Background: Ischemic stroke (IS) is a cerebrovascular disease with high incidence and mortality. White matter repair plays an important role in the long-term recovery of neurological function after cerebral ischemia. Neuroprotective microglial responses can promote white matter repair and protect ischemic brain tissue. The aim of this study was to investigate whether hypoxic post-conditioning (HPC) can promote white matter repair after IS. This study also assesses the role and mechanism of microglial polarization in white matter repair after HPC treatment.
Methods: Male C57/BL6 mice (20-22g) were housed in a 12-hour light-dark cycle. Transient focal ischemia was induced by right middle cerebral artery occlusion (MCAO). HPC was performed by placing mice in hypoxic chambers and decreasing oxygen level to 5% for 40 minutes. Rotarod and balance beam test were subsequently performed to assess motor integration and coordination. The brain tissues of the mice were harvested and used to measure inflammatory cytokines (IL-1β, IL-10, TGF-β1, and iNOS) by ELISA. Luxol fast blue staining was used to visualize myelination. Immunofluorescence staining was performed to measure anti-Iba‐1, anti‐CD16, anti‐CD206, anti-F4/80, anti-MPO, anti-MBP, anti-NF200, anti-BrdU and anti-CNPase. Western blot was performed to detect anti-MBP, anti-β-actin, anti-PDGFR-α, and anti-APC.
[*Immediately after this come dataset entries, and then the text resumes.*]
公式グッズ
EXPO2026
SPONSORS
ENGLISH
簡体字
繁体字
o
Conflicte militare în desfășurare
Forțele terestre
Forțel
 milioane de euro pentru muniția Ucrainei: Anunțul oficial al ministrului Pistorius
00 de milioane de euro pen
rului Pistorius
Results: The results showed that HPC reduced the infarct size and pro-inflammatory level of immune cells. Furthermore, HPC promoted the transformation of microglia to anti-inflammatory phenotype on the third day after the procedure. HPC promoted the proliferation of oligodendrocyte progenitors and increased the expression of myelination-related proteins. HPC increased the expression of mature oligodendrocytes, which enhanced myelination. At the same time, the motor nerve function of mice was greatly improved.
Conclusions: During the acute phase of cerebral ischemia, the function of pro-inflammatory immune cells is enhanced, long-term white matter damage is aggravated, and motor sensory function is decreased. HPC promotes protective microglial responses and white matter repair after MCAO, which may be related to the proliferation and differentiation of oligodendrocytes.